Richard Learoyd’s fifth exhibition with the gallery presents new photographs made over the last three years in the artist’s London-based studio. Working in a room-sized camera obscura, Learoyd carefully stages his subjects, such as nude models, mirrors, candles, taxidermied animals, and flowers both vibrant and wilting.
The subjects of Learoyds photographs are rendered in crisp detail by directly exposing the image onto photographic paper without a negative.
Learoyd’s models suggest a classic timelessness. Often clothed in amorphous fabrics, they are disconnected from fashion. In this new work we find a number of images featuring red, whether in clothing or props which are juxtaposed against the cool backgrounds and shadows.

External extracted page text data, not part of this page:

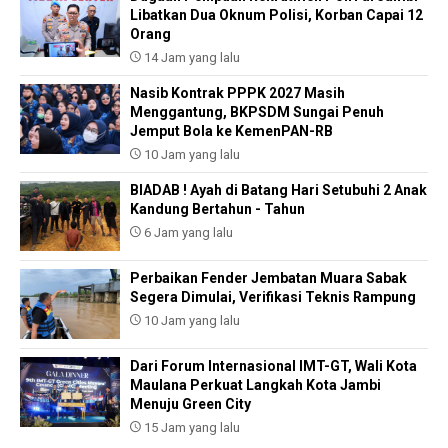
Libatkan Dua Oknum Polisi, Korban Capai 12
Orang
14 Jam yang lalu
Nasib Kontrak PPPK 2027 Masih
Menggantung, BKPSDM Sungai Penuh
Jemput Bola ke KemenPAN-RB
10 Jam yang lalu
BIADAB ! Ayah di Batang Hari Setubuhi 2 Anak
Kandung Bertahun - Tahun
6 Jam yang lalu
Perbaikan Fender Jembatan Muara Sabak
Segera Dimulai, Verifikasi Teknis Rampung
10 Jam yang lalu
Dari Forum Internasional IMT-GT, Wali Kota
Maulana Perkuat Langkah Kota Jambi
Menuju Green City
15 Jam yang lalu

Animals in Learoyd’s work “are objects of contemplation, reminders of the fragility of life rendered with an admiration for their often strange beauty,” writes Philip Gefter in the catalog which accompanied Learoyd’s recent Fundación MAPFRE survey exhibition.
In many of Learoyd’s recent works, fine lines criss-cross the image, defining or obscuring the pictorial space, and bringing elements of drawing or etching into the image. The lines are made with string suspended in front of the lens or pressed flat against the photographic paper inside the camera obscura—or a combination of these techniques.

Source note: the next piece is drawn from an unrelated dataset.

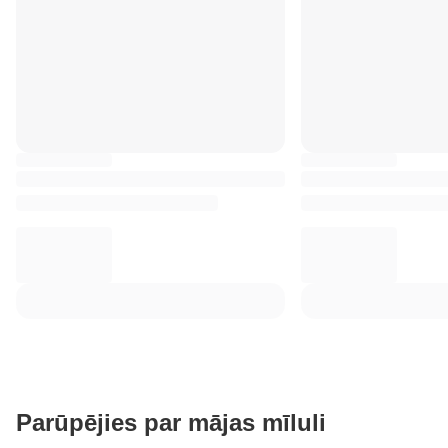
Parūpējies par mājas mīluli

Nodding to Henry Moore’s etchings of elephant skulls, Learoyd purposes both fine black and white lines across the surface of this photographic triptych, thus fracturing the space around the subject. In Learoyd’s 2015 monograph Day for Night, curator Martin Barnes writes that these threads are one of Learoyd’s most prominent motifs, acting like “the lines of a drawing within the photographic space,” and implying the existence of “binding connections, the unspoken contracts between the visible and invisible.”

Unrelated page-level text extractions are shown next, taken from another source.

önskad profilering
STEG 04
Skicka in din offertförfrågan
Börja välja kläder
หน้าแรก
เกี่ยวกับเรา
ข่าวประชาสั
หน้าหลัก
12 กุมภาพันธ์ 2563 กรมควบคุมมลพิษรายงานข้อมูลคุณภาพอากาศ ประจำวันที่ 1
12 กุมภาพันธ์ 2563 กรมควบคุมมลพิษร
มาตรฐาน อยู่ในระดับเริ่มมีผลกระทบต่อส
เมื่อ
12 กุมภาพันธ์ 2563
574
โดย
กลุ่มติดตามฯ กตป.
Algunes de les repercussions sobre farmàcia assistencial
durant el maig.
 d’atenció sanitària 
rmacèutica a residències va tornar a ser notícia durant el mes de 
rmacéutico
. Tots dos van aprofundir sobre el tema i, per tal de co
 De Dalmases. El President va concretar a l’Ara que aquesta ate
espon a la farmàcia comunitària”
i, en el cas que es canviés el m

Mirrors have been a long-running subject for Learoyd, who photographed deteriorating antique mirrors during his first years working in the studio. In more recent images, they sometimes reflect objects outside the frame, building complicated arrangements that expand the picture beyond its edges. Here, a central mirror seems to be at once reflective and transparent, showing the flame of a candle that may or may not be the one at the center of the plinth.
In some images, Learoyd uses threads to partially obscure the figure, pushing the nude into abstraction and suggesting tangles of neurons or blood vessels. In others, networks of fine threads serve as a weightless armature.
Inspired in part by Paul Gauguin’s 1902 painting Still Life with Parrots, Learoyd’s photograph captures the iridescent feathers and the talismanic form of the two birds. Learoyd describes the image as “a joyous celebration of the exotic mingled with the tragedy of mortality.”